Emerging nanodelivery systems for cuproptosis induction: design strategies and multidimensional regulatory mechanisms.

Cuproptosis, a newly discovered copper-dependent cell death mechanism, has emerged as a research hotspot in cancer therapy in recent years due to its unique metabolic intervention properties and profound interactions with the tumor microenvironment (TME). However, challenges persist in the precise delivery of cuproptosis-inducing agents, metabolic regulation, and synergistic integration with other treatment modalities. Here, we systematically review the latest advances in cuproptosis-based nanotherapeutic strategies for antitumor applications from the perspective of nano-delivery systems. We systematically categorize commonly employed copper ionophores, including small-molecule drug carriers, polymeric copper complexes, metal-organic frameworks (MOFs), inorganic copper-based nanoparticles, and composite/hybrid delivery systems. We further analyze optimization strategies for their physicochemical properties and delivery efficiency.

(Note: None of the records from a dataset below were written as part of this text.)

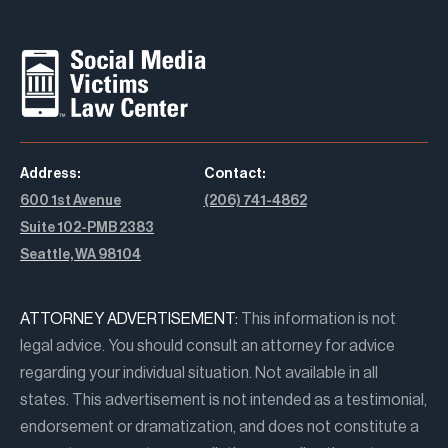
Address:
Contact:
600 1st Avenue
(206) 741-4862
Suite 102-PMB 2383
Seattle, WA 98104
ATTORNEY ADVERTISEMENT:
This information is not
legal advice. You should consult an attorney for advice
regarding your individual situation. Not available in all
states. This advertisement is not intended as a testimonial,
endorsement or dramatization, and does not constitute a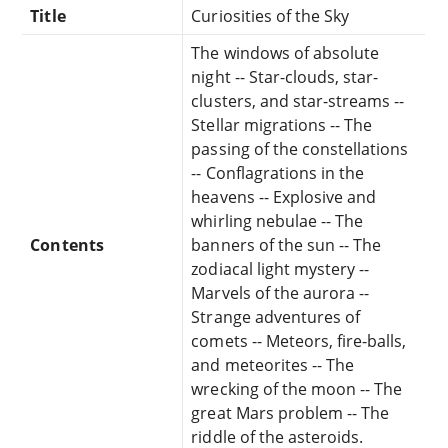
Title
Curiosities of the Sky
The windows of absolute
night -- Star-clouds, star-
clusters, and star-streams --
Stellar migrations -- The
passing of the constellations
-- Conflagrations in the
heavens -- Explosive and
whirling nebulae -- The
Contents
banners of the sun -- The
zodiacal light mystery --
Marvels of the aurora --
Strange adventures of
comets -- Meteors, fire-balls,
and meteorites -- The
wrecking of the moon -- The
great Mars problem -- The
riddle of the asteroids.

Importantly, we provide an in-depth discussion on the multidimensional regulatory mechanisms of cuproptosis-based nanotherapies: targeting copper metabolism regulation; disrupting tumor metabolic reprogramming; cross-regulation with other programmed cell death pathways; remodeling the TME; and integration with energy-mediated physical therapies to achieve spatiotemporally controlled copper release and synergistic effects. This review aims to provide a theoretical foundation for the rational design of cuproptosis-based nanotherapies, bridging the gap between fundamental research and clinical applications.